26. The circuit courts have original cognizance, concurrent with the courts of the several states, of all suits of a civil nature at common law or in equity, where the matter in dispute exceeds, exclusive of costs, the sum or value of five hundred dollars, and the United States are plaintiffs, or petitioners; or an alien is a party; or the suit is between a citizen of the state where the suit is brought, and a citizen of another state. They have exclusive cognizance of all crimes and offences cognizable under the authority of the United States, with a few exceptions, and concurrent jurisdiction with the district courts, of the crimes and offences cognizable therein. No person can be arrested in one district for trial in another, in any civil action before a circuit or district court; and no civil suit can be brought before either
court against an inhabitant of the United States, by any original process in other district than that whereof he is an inhabitant, or in which he shall be found at the time of serving the writ; nor can any district or circuit court have cognizance of any suit to recover the contents of any promissory note or other chose in action in favour of an assignee, unless a suit might have been prosecuted in such court to recover the contents if no assignment had been made, except in cases of foreign bills of exchange. The circuit courts have also appellate jurisdiction from the district courts under certain regulations and restrictions. In suits commenced in state courts, against an alien, or a citizen of another state, if the matter in dispute exceeds $500, the defendant may remove the cause for trial into the circuit court. And in any action commenced in a state court, where the title of land is concerned, whose value exceeds $500, if either party claims under a grant from a state other than that in which the suit is pending, the cause may be removed for trial to the circuit court, although the parties be citizens of the same
§ 27. The attorney general of the United States is the public prosecutor before the supreme court. It is likewise his duty to give his advice and opinion upon questions of law, when requir ed by the president. He may also be consulted by the heads of departments, touching any matters that may concern those departments. He has a salary of $3000 per annum.
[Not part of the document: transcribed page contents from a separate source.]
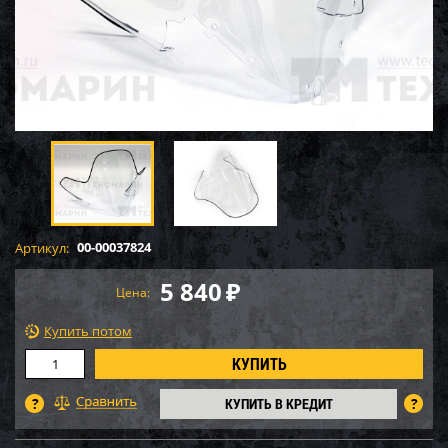
00-00037824
Артикул:
5 840
₽
Цена:
Купить потом
КУПИТЬ В КРЕДИТ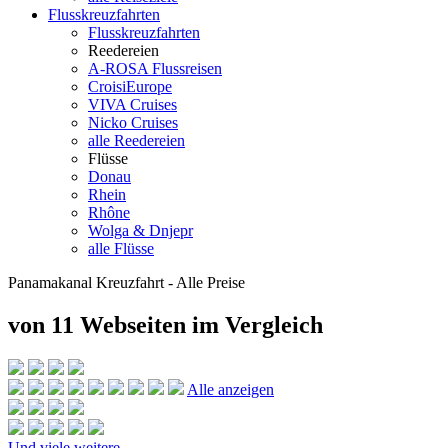
Flusskreuzfahrten
Flusskreuzfahrten
Reedereien
A-ROSA Flussreisen
CroisiEurope
VIVA Cruises
Nicko Cruises
alle Reedereien
Flüsse
Donau
Rhein
Rhône
Wolga & Dnjepr
alle Flüsse
Panamakanal Kreuzfahrt - Alle Preise
von 11 Webseiten
im Vergleich
Alle anzeigen
Und viele weitere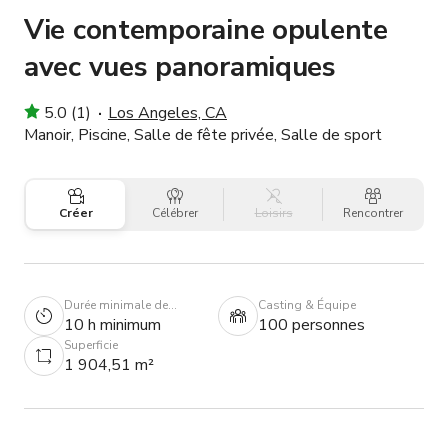
Vie contemporaine opulente
avec vues panoramiques
5.0 (1)
Los Angeles, CA
Manoir, Piscine, Salle de fête privée, Salle de sport
Créer
Célébrer
Loisirs
Rencontrer
Durée minimale de
Casting & Équipe
réservation
10 h minimum
100 personnes
Superficie
1 904,51 m²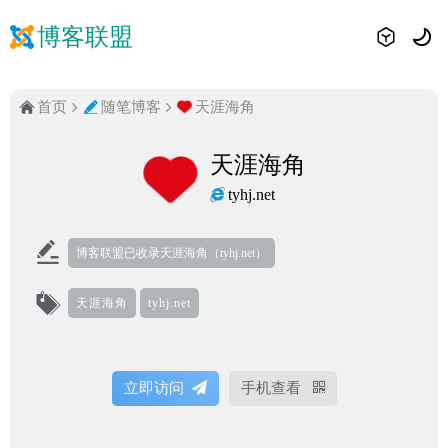
博客联盟
首页
随笔博客
天涯海角
天涯海角
tyhj.net
博客联盟已收录天涯海角（tyhj.net）
天涯海角
tyhj.net
立即访问
手机查看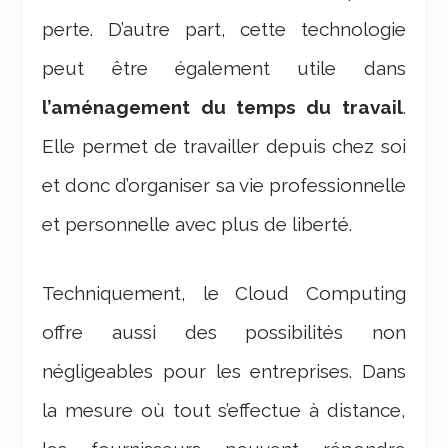
perte. D’autre part, cette technologie
peut être également utile dans
l’aménagement du temps du travail
.
Elle permet de travailler depuis chez soi
et donc d’organiser sa vie professionnelle
et personnelle avec plus de liberté.
Techniquement, le Cloud Computing
offre aussi des possibilités non
négligeables pour les entreprises. Dans
la mesure où tout s’effectue à distance,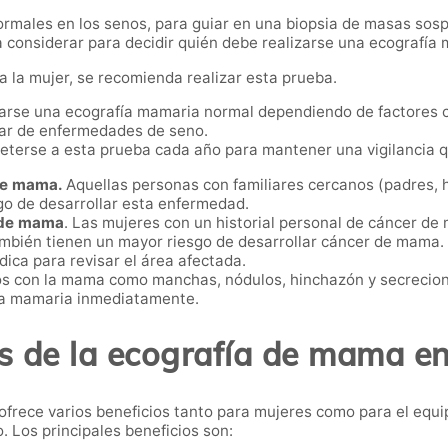
rmales en los senos, para guiar en una biopsia de masas sosp
 a considerar para decidir quién debe realizarse una ecografía
ga la mujer, se recomienda realizar esta prueba.
zarse una ecografía mamaria normal dependiendo de factores c
liar de enfermedades de seno.
eterse a esta prueba cada año para mantener una vigilancia 
 de mama.
Aquellas personas con familiares cercanos (padres, 
o de desarrollar esta enfermedad.
 de mama
. Las mujeres con un historial personal de cáncer de 
ambién tienen un mayor riesgo de desarrollar cáncer de mama.
ica para revisar el área afectada.
s con la mama como manchas, nódulos, hinchazón y secrecione
ía mamaria inmediatamente.
os de la ecografía de mama e
ofrece varios beneficios tanto para mujeres como para el equi
. Los principales beneficios son: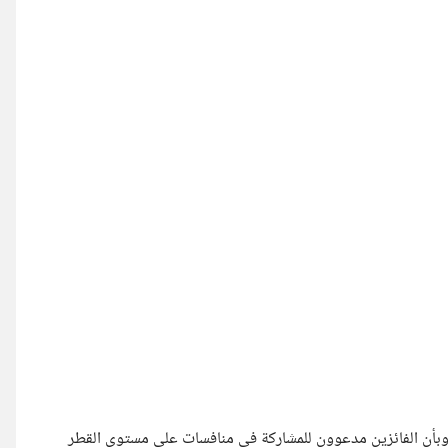
بأن الفائزين مدعوون للمشاركة في منافسات على مستوى القطر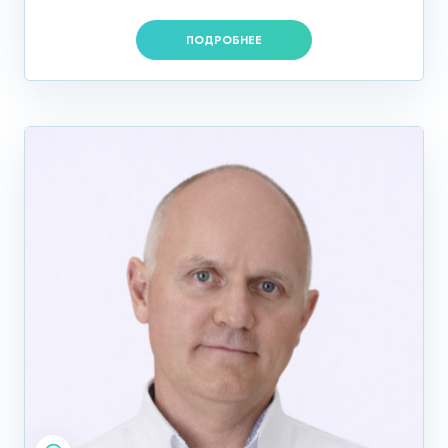
ПОДРОБНЕЕ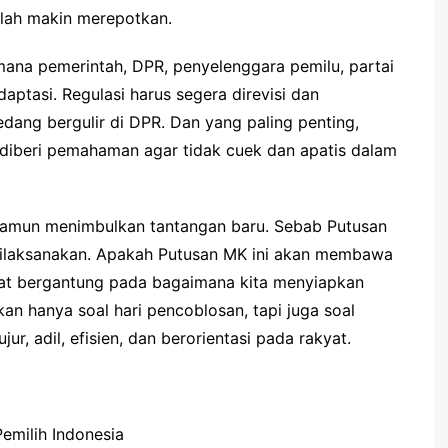
alah makin merepotkan.
mana pemerintah, DPR, penyelenggara pemilu, partai
daptasi. Regulasi harus segera direvisi dan
ang bergulir di DPR. Dan yang paling penting,
n diberi pemahaman agar tidak cuek dan apatis dalam
amun menimbulkan tantangan baru. Sebab Putusan
 dilaksanakan. Apakah Putusan MK ini akan membawa
ngat bergantung pada bagaimana kita menyiapkan
an hanya soal hari pencoblosan, tapi juga soal
r, adil, efisien, dan berorientasi pada rakyat.
emilih Indonesia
§ 28. The public prosecutors before the circuit and district courts are the district attorneys, of whom there is one in each district. These attorneys are compensated by fees, which are taxed by the respective courts. In Louisiana the district attorney receives an additional compensation of $600 per annum from the United States; there is also an allowance of $200 per annum to the attorney of each of the districts except Massachusetts, New York, Pennsylvania, Maryland, and South Carolina.
$29. There is a marshal for each district, with the powers of a sheriff, who attends both the district and circuit courts. His fees are regulated by law. The marshals for the districts of Maine, New Hampshire, Vermont, New Jersey, North Carolina, Kentucky, Ohio, East Tennessee, West Tennessee, and Louisiana, have each an additional compensation of $200 per annum from the United States.
30. There is a clerk of court in each district, who attends both district and circuit courts. Their fees and compensations for attending court, and for travelling to attend circuit courts, are fixed by law.